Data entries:
....................
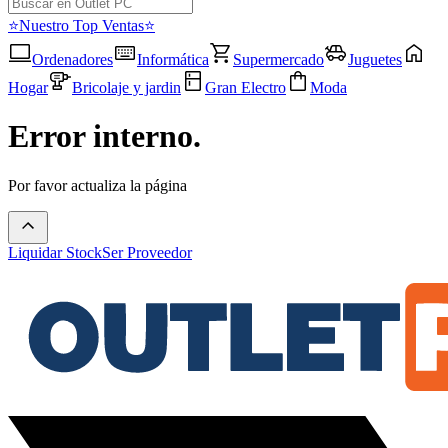
⭐Nuestro Top Ventas⭐
Ordenadores
Informática
Supermercado
Juguetes
Hogar
Bricolaje y jardin
Gran Electro
Moda
Error interno.
Por favor actualiza la página
Liquidar Stock
Ser Proveedor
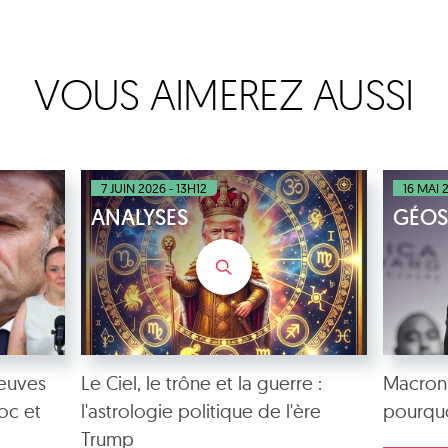
VOUS AIMEREZ AUSSI
7 JUIN 2026 - 13H12
16 MAI 
ANALYSES
GÉOS
euves
Le Ciel, le trône et la guerre :
Macron 
oc et
l'astrologie politique de l'ère
pourquo
Trump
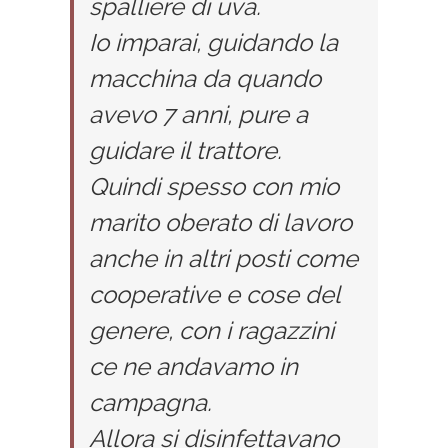
spalliere di uva.
Io imparai, guidando la
macchina da quando
avevo 7 anni, pure a
guidare il trattore.
Quindi spesso con mio
marito oberato di lavoro
anche in altri posti come
cooperative e cose del
genere, con i ragazzini
ce ne andavamo in
campagna.
Allora si disinfettavano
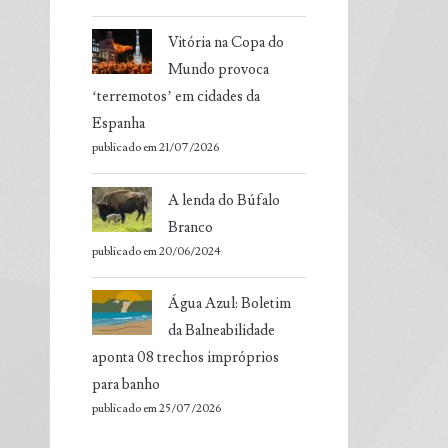
Vitória na Copa do
Mundo provoca
‘terremotos’ em cidades da
Espanha
publicado em 21/07/2026
A lenda do Búfalo
Branco
publicado em 20/06/2024
Água Azul: Boletim
da Balneabilidade
aponta 08 trechos impróprios
para banho
publicado em 25/07/2026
....................
## EXERCISE INSTRUCTIONS
List every line above that contains the word "publicado".

## RESPONSE TO THIS EXERCISE
publicado em 21/07/2026
publicado em 20/06/2024
publicado em 25/07/2026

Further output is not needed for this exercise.